REQUIRED ACTION: Among the entries below, count the lines that contain the word "Julio". Write down only the total.

TASK DATA:
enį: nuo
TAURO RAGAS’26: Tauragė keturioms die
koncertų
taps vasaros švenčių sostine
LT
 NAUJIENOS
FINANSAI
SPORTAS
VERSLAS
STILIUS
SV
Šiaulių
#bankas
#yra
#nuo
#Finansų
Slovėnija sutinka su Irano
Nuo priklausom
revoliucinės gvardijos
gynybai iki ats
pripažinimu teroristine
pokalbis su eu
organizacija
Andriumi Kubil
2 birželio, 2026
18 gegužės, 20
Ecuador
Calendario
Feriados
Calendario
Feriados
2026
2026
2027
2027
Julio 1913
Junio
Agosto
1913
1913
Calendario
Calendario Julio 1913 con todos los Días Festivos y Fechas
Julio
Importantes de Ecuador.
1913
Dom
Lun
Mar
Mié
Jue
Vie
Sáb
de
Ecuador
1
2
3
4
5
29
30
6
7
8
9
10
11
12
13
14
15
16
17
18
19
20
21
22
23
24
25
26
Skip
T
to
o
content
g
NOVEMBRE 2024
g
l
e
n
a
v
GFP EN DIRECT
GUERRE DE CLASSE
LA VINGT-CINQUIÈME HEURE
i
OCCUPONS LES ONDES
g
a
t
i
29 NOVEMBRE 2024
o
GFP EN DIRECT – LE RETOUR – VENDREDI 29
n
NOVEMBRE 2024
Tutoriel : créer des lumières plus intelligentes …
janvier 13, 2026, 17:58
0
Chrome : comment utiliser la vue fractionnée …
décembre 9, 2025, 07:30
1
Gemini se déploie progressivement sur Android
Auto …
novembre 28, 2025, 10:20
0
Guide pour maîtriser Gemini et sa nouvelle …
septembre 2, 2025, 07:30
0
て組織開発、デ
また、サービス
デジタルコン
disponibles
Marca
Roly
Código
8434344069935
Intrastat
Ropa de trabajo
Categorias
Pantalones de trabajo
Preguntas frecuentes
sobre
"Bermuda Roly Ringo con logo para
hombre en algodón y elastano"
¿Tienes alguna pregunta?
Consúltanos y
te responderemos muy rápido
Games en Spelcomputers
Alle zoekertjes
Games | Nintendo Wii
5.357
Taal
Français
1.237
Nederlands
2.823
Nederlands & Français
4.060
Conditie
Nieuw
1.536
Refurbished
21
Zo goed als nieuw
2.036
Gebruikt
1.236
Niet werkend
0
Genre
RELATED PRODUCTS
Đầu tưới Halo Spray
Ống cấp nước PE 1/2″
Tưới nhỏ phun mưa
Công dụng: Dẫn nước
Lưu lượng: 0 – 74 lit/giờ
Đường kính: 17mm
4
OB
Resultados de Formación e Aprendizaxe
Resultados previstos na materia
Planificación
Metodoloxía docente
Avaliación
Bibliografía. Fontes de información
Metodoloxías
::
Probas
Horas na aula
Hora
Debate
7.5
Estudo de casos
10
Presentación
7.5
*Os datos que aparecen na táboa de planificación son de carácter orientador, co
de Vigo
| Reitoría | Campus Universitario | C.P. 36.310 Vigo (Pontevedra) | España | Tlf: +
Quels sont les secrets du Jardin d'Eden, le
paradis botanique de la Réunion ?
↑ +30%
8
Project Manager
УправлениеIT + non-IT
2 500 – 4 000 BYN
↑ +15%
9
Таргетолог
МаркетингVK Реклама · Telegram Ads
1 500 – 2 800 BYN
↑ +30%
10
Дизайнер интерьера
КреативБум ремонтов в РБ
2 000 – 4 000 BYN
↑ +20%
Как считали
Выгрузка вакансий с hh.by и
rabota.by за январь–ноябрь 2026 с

YOUR SOLUTION: 3